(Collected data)
════════════════

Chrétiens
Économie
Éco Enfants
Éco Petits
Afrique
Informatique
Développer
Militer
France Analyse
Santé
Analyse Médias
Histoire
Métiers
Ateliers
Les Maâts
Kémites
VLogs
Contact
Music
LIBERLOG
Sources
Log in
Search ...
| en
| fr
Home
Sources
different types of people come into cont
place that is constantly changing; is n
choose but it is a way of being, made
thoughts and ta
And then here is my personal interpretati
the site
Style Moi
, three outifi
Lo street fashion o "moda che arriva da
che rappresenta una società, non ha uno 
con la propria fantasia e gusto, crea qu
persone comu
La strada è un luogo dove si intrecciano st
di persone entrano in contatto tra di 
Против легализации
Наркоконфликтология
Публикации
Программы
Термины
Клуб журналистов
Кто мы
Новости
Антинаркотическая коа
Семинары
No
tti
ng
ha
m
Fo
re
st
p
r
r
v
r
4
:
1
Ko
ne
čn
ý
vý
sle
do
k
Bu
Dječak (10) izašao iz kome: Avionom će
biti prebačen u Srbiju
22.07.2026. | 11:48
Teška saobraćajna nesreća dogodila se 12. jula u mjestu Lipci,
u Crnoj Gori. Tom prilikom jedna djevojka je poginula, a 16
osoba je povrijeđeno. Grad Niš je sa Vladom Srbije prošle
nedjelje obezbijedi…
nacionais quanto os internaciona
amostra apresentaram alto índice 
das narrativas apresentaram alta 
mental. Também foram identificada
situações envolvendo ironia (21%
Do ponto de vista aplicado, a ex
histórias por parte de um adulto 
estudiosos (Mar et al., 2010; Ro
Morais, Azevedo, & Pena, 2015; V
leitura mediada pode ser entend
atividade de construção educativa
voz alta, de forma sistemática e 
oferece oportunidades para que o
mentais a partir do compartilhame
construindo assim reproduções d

════════════════

• What the task requires:
Print the entries again so that each one matches exactly.

• Result:
Chrétiens
Économie
Éco Enfants
Éco Petits
Afrique
Informatique
Développer
Militer
France Analyse
Santé
Analyse Médias
Histoire
Métiers
Ateliers
Les Maâts
Kémites
VLogs
Contact
Music
LIBERLOG
Sources
Log in
Search ...
| en
| fr
Home
Sources
different types of people come into cont
place that is constantly changing; is n
choose but it is a way of being, made
thoughts and ta
And then here is my personal interpretati
the site
Style Moi
, three outifi
Lo street fashion o "moda che arriva da
che rappresenta una società, non ha uno 
con la propria fantasia e gusto, crea qu
persone comu
La strada è un luogo dove si intrecciano st
di persone entrano in contatto tra di 
Против легализации
Наркоконфликтология
Публикации
Программы
Термины
Клуб журналистов
Кто мы
Новости
Антинаркотическая коа
Семинары
No
tti
ng
ha
m
Fo
re
st
p
r
r
v
r
4
:
1
Ko
ne
čn
ý
vý
sle
do
k
Bu
Dječak (10) izašao iz kome: Avionom će
biti prebačen u Srbiju
22.07.2026. | 11:48
Teška saobraćajna nesreća dogodila se 12. jula u mjestu Lipci,
u Crnoj Gori. Tom prilikom jedna djevojka je poginula, a 16
osoba je povrijeđeno. Grad Niš je sa Vladom Srbije prošle
nedjelje obezbijedi…
nacionais quanto os internaciona
amostra apresentaram alto índice 
das narrativas apresentaram alta 
mental. Também foram identificada
situações envolvendo ironia (21%
Do ponto de vista aplicado, a ex
histórias por parte de um adulto 
estudiosos (Mar et al., 2010; Ro
Morais, Azevedo, & Pena, 2015; V
leitura mediada pode ser entend
atividade de construção educativa
voz alta, de forma sistemática e 
oferece oportunidades para que o
mentais a partir do compartilhame
construindo assim reproduções d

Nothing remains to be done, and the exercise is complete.